Brigitte Falkenstein, die Patin von Nann Kyi schreibt: „Seit rund zehn Jahren darf ich meine Patentochter Nann Kyi auf ihrem Weg begleiten. Sie hat sich in dieser Zeit von einem schüchternen Schulmädchen zu einer selbstsicheren jungen Frau entwickelt. Hier können Sie Ihre Geschichte lesen:“
Mit unermüdlichem Ehrgeiz hat sie es aus einem kleinen Dorf in Myanmar bis an die Universität in Thailand geschafft. Nann Kyi hat drei Geschwister und stammt aus einer Bauernfamilie, die Tabak für Cherroot-Zigarren anbaut. Sie gehören zur ethnischen Minderheit der Pa’O. Man erkennt sie an ihren bunten Turbanen und ihrer farbenfrohen Kleidung.
Ihr älterer Bruder wurde von den Eltern auf die Phaung Daw Oo Monastic School (PDO) in Mandalay geschickt. Nann Kyi war damals 10 Jahre alt. Als sie davon erfuhr, flehte sie ihre Eltern an, sie mitnehmen zu dürfen, denn sie wollte lernen.

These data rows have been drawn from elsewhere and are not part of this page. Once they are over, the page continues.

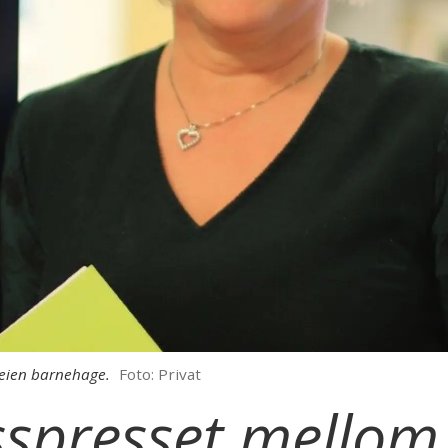
lveien barnehage.
Foto: Privat
ysspresset mello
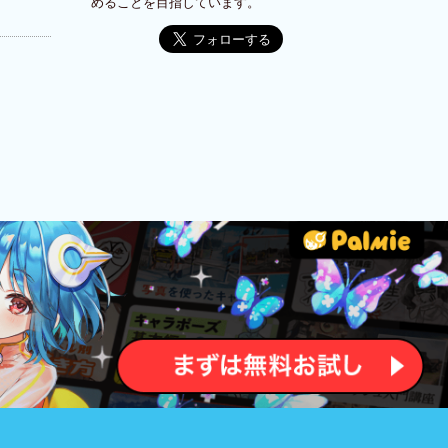
めることを目指しています。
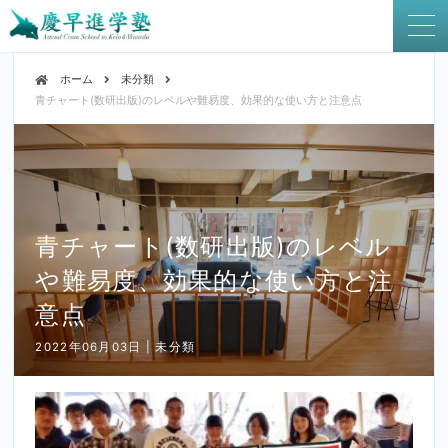
ホーム
未分類
青チャート(数研出版)のレベルや難易度、効果的な使い方と注意点
青チャート(数研出版)のレベル
や難易度、効果的な使い方と注
意点
2022年06月03日 | 未分類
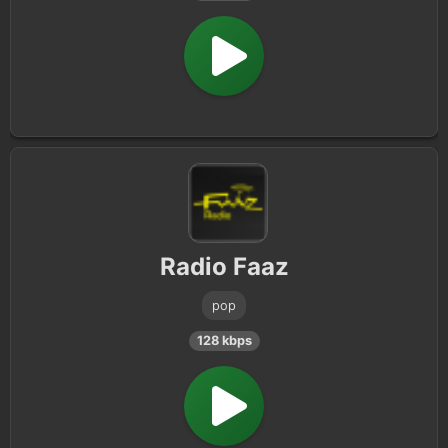
Radio Faaz
pop
128 kbps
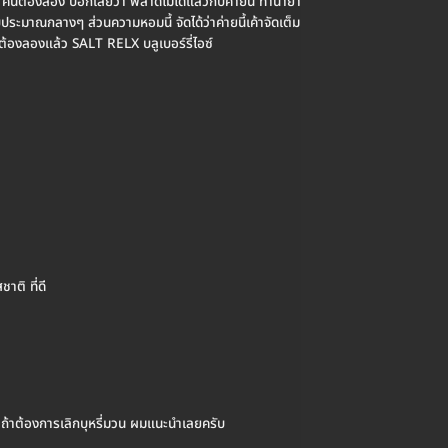
 คนต้องลอง บอกเลยว่า พลาดไม่ได้แล้วกับค่ายนี้ ทำน้ำยา
มาณกลางๆ ส่วนความหอมนี้ จัดได้ว่าค่ายนี้เค้าจัดเต็ม
้ต้องลองแล้ว SALT RELX บลูเบอร์รี่ไอซ์
ชาติ ที่ดี
าย ถ้าต้องการเลิกบุหรี่มวน ผมแนะนำเลยครับ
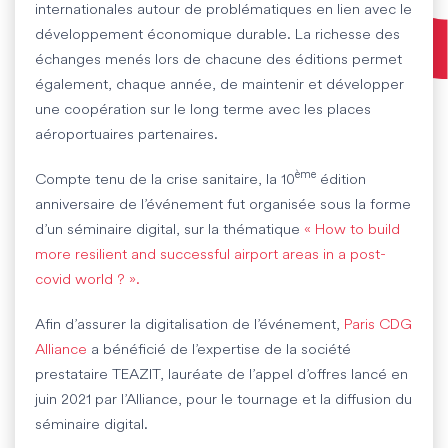
internationales autour de problématiques en lien avec le
développement économique durable. La richesse des
échanges menés lors de chacune des éditions permet
également, chaque année, de maintenir et développer
une coopération sur le long terme avec les places
aéroportuaires partenaires.
ème
Compte tenu de la crise sanitaire, la 10
édition
anniversaire de l’événement fut organisée sous la forme
d’un séminaire digital, sur la thématique
« How to build
more resilient and successful airport areas in a post-
covid world ? ».
Afin d’assurer la digitalisation de l’événement,
Paris CDG
Alliance
a bénéficié de l’expertise de la société
prestataire TEAZIT, lauréate de l’appel d’offres lancé en
juin 2021 par l’Alliance, pour le tournage et la diffusion du
séminaire digital.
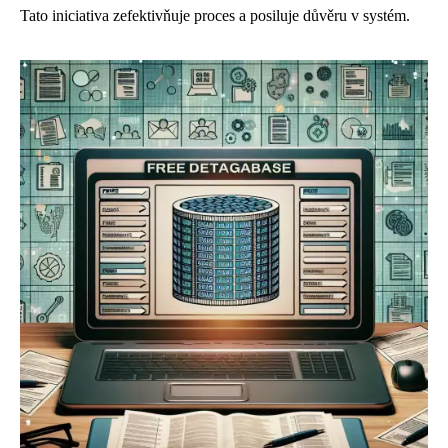
Tato iniciativa zefektivňuje proces a posiluje důvěru v systém.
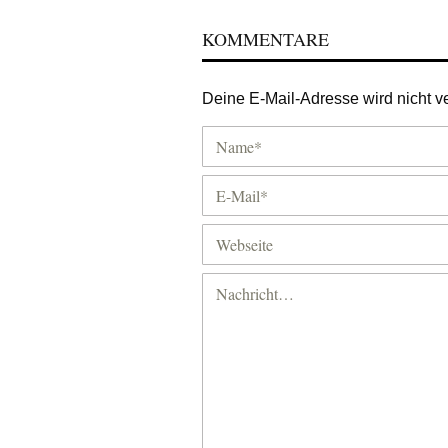
KOMMENTARE
Deine E-Mail-Adresse wird nicht ver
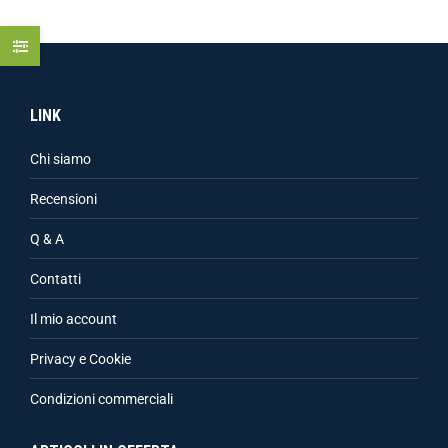
LINK
Chi siamo
Recensioni
Q & A
Contatti
Il mio account
Privacy e Cookie
Condizioni commerciali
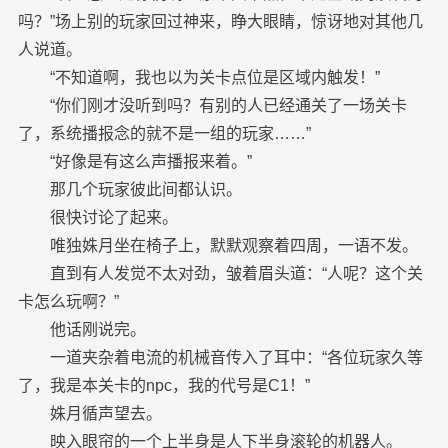
吗？”场上别的玩家回过神来，睁大眼睛，惊讶地对其他几
人说道。
“不知道啊，我也以为关卡点位是区域内触发！”
“你们刚才没听到吗？有别的人已经通关了一场关卡
了，系统播报念的就不是一组的玩家……”
“好像是有这么声播报来着。”
那几个玩家彼此间都认识。
很快讨论了起来。
唯独姝月坐在椅子上，默默观察着四周，一语不发。
直到有人发觉不太对劲，皱着眉头道：“人呢？这个关
卡怎么玩啊？”
他话刚说完。
一道夹杂着电流的机械音传入了耳中：“各位玩家久等
了，我是本关卡的npc，我的代号是C1！”
姝月循声望去。
映入眼帘的一个上半身是人下半身滚轮的机器人。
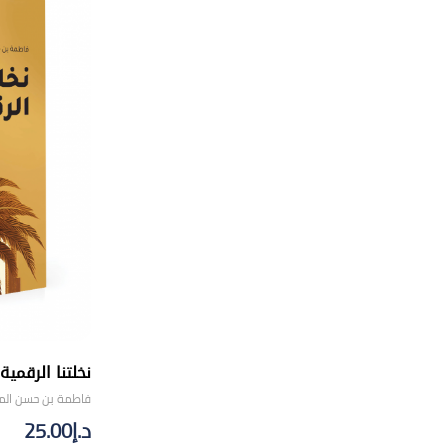
نخلتنا الرقمية
فاطمة بن حسن الم
د.إ
25.00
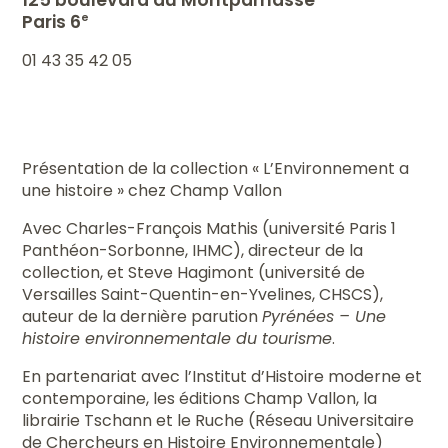
Paris 6
e
01 43 35 42 05
Présentation de la collection « L’Environnement a
une histoire » chez Champ Vallon
Avec Charles-François Mathis (université Paris 1
Panthéon-Sorbonne, IHMC), directeur de la
collection, et Steve Hagimont (université de
Versailles Saint-Quentin-en-Yvelines, CHSCS),
auteur de la dernière parution
Pyrénées – Une
histoire environnementale du tourisme
.
En partenariat avec l’Institut d’Histoire moderne et
contemporaine, les éditions Champ Vallon, la
librairie Tschann et le Ruche (Réseau Universitaire
de Chercheurs en Histoire Environnementale)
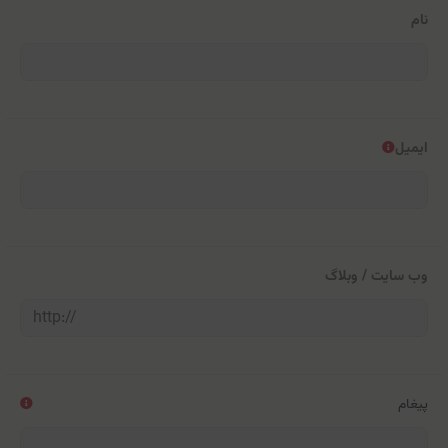
نام
ایمیل
وب سایت / وبلاگ
پیغام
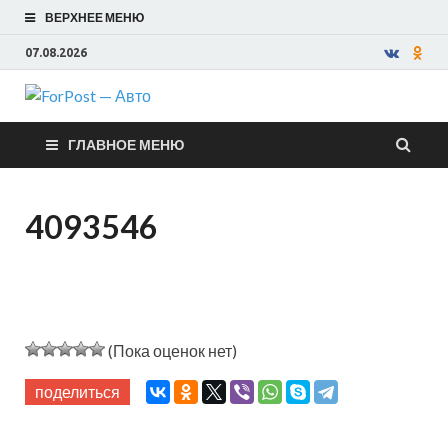
ВЕРХНЕЕ МЕНЮ
07.08.2026
ForPost —
ГЛАВНОЕ МЕНЮ
Авто
4093546
(Пока оценок нет)
поделиться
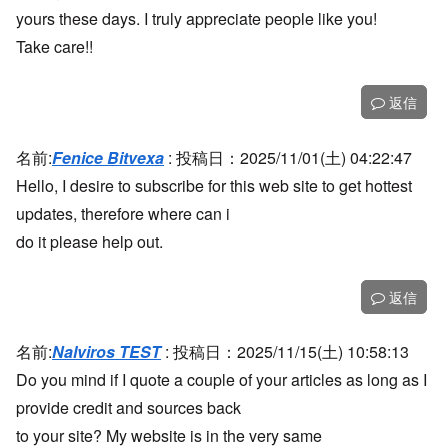
yours these days. I truly appreciate people like you!
Take care!!
返信
名前:
Fenice Bitvexa
:
投稿日：2025/11/01(土) 04:22:47
Hello, I desire to subscribe for this web site to get hottest
updates, therefore where can i
do it please help out.
返信
名前:
Nalviros TEST
:
投稿日：2025/11/15(土) 10:58:13
Do you mind if I quote a couple of your articles as long as I
provide credit and sources back
to your site? My website is in the very same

Ihr Bruder brach die Schule bald ab, aber sie blieb allein. Weit weg von ihren Eltern, eine Tagesreise mit dem Bus. Selbst in den dreimonatigen Ferien fuhr sie meistens nicht nach Hause, weil es zu teuer und zu weit war. Die einzige Unterstützung, die sie in dieser Zeit von ihren Eltern bekam, war ab und zu etwas zu essen, das mit dem Bus geschickt wurde.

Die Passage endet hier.